ABOARD THE FREIGHTER
STEHEKIN

Nathan Brazil lay in the command chair on the bridge and gazed distantly at the fake starfield projected in the two window screens. He glanced over to the table atop the ancient computer.

That same pornographic novel was there, spread open to where he had last been reading it. He couldn't remember it at all, but, he reflected, it didn't matter. They were all alike anyway, and there was plenty of time to read it again.

He sighed and picked up the cargo manifest, idly flipping it open.
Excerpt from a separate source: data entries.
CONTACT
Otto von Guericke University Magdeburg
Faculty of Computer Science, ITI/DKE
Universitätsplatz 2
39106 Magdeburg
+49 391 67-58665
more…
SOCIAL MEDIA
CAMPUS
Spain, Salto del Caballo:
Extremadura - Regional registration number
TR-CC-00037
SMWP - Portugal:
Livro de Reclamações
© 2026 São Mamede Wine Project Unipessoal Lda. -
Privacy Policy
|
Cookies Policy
Cargo of grain, bound for Coriolanus,
it read.
No
passengers.
 

No passengers.

They were elsewhere now—the rotten ones in their own private hells, the good ones—and the potentially good—with their chances. He wondered whether their dreams were as sweet as they had imagined. Would they forget the lessons of the Well, or try for change?
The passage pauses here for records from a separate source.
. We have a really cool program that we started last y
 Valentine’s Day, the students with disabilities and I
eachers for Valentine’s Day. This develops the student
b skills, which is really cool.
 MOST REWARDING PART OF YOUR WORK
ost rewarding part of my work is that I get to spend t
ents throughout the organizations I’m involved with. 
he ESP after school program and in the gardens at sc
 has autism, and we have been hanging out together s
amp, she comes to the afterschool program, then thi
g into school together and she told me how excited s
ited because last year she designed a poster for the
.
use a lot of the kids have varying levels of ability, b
In the end, of course, it didn't really matter.

Except to them.

He closed the manifest and threw it across the control room. It banged against the wall and landed askew on the floor. He sighed a long, sad sigh, a sigh for ages past and the ages yet to be.

The memories would fade, but the ache would remain.

For, whatever becomes of the others or of this little corner of the universe, he thought, I'm still Nathan Brazil, fifteen days out, bound for Coriolanus with a load of grain.